La France et l'Angleterre étudient aussi la possibilité de construire de nouvelles intercos (
https://en.wikipedia.org/wiki/FAB_Link, 1.25GW à priori), car on sature nos 3.5GW de capa d'export vers l'Angleterre en permanence (
https://www.rte-france.com/en/eco2mix/cross-border-electricity-trading, pas étonnant vu les prix de marché de leur zone).
Facile de dire que la France a aidé pour le bmack-start, c'est bien le minimum...
Il y a plusieurs facons de le faire : soit tu réalimentes à partir de tes propres générateurs (hydro d'habitude, mais on peut le faire autrement) puis tu resynchronises, choix qu'a fait le Portugal, soit tu utilises les intercos que tu as pour réalimenter ton réseau de transport et y recoupler tes moyens de prod.
Vu qu'ils ont tout de même 2GW de capa d'interco avec la France et que la France avait la capa de transport nécessaire à contribuer ces 2GW, se resynchroniser sur la plaque Européenne en recouplant leurs intercos avec la France très tôt dans la séquence de blackstart était un choix logique.
on abaisse la puissance des réacteurs nucléaires (avec toutes les mauvaises conséquences que cela engendre) pour laisser la place (obligation d'achat) au ENRi...

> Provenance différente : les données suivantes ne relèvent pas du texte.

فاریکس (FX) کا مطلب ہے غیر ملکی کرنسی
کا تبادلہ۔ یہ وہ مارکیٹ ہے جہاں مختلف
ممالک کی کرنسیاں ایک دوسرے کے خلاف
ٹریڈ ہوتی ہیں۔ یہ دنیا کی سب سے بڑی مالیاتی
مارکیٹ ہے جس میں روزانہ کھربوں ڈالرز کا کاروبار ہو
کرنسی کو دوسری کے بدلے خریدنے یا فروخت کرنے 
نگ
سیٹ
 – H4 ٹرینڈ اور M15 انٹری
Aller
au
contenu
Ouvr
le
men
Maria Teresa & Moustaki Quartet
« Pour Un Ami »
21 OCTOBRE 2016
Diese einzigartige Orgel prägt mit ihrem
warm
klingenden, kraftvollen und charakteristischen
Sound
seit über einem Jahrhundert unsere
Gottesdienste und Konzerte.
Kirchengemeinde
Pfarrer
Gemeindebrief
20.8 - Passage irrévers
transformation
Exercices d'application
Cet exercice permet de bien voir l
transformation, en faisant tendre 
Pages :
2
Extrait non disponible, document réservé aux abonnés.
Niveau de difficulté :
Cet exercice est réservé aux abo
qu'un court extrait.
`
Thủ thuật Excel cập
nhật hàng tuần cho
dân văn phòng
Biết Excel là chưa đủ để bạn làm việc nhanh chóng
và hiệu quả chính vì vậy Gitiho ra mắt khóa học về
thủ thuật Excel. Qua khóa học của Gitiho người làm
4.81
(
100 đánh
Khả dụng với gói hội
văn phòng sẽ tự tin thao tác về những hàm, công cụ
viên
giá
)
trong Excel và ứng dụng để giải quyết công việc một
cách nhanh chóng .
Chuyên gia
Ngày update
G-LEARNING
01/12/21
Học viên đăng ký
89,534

On économise aussi notre combustible nucléaire, ce qui permet d'améliorer la disponibilité des réacteurs car on les arrête moins pour rechargement.

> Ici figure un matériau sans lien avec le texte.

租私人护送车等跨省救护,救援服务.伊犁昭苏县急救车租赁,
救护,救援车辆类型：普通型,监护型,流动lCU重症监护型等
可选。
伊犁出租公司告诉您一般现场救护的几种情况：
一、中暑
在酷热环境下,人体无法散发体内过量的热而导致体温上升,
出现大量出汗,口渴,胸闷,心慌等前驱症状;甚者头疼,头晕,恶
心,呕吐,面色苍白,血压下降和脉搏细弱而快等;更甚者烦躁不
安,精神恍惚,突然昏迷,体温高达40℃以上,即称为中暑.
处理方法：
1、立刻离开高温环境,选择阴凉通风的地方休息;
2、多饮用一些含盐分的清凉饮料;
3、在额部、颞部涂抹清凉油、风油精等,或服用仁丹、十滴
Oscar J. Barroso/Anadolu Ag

Je ne savais pas que la France a de temps en temps un mixte avec 40% d'énergie non pilotable.
Probablement un peu plus à la pointe solaire, car beaucoup de producteurs ne sont pas monitorés en temps réel (installs < 100kWc il me semble) voire invisibles (autoconso, qui est vu du réseau comme une réduction de conso).
Alors oui, ENEDIS et RTE font des estimations, mais comme le parc grandit chaque jour, les puissances installées pour effectuer les estimations sont toujours plus faibles que la réalité.
Ca ne pose pas de problème particulier de stabilité : on est bien interconnectés avec nos voisins, on a *beaucoup* de réserve et, relativement parlant, les taux d'ENR intermittentes en France sont faibles.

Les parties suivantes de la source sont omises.